→ **PROBLEM DESCRIPTION**
Exact copy, no pictures: output each line below as it stands.

→ **SUPPLIED MATERIAL**
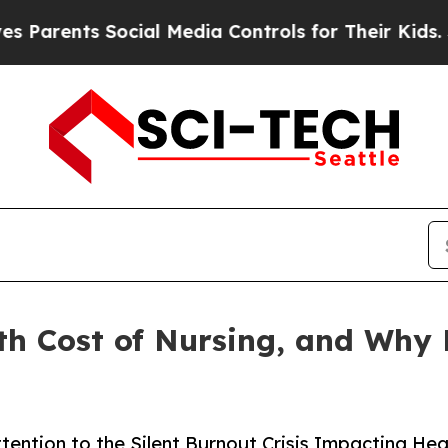
ents Social Media Controls for Their Kids. Shoul
th Cost of Nursing, and Why 
tention to the Silent Burnout Crisis Impacting H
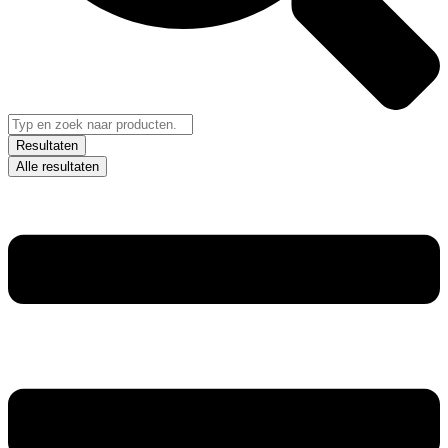
Resultaten
Alle resultaten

→ **WRITTEN SOLUTION**
ents Social Media Controls for Their Kids. Shoul
th Cost of Nursing, and Why 
tention to the Silent Burnout Crisis Impacting H
Resultaten
Alle resultaten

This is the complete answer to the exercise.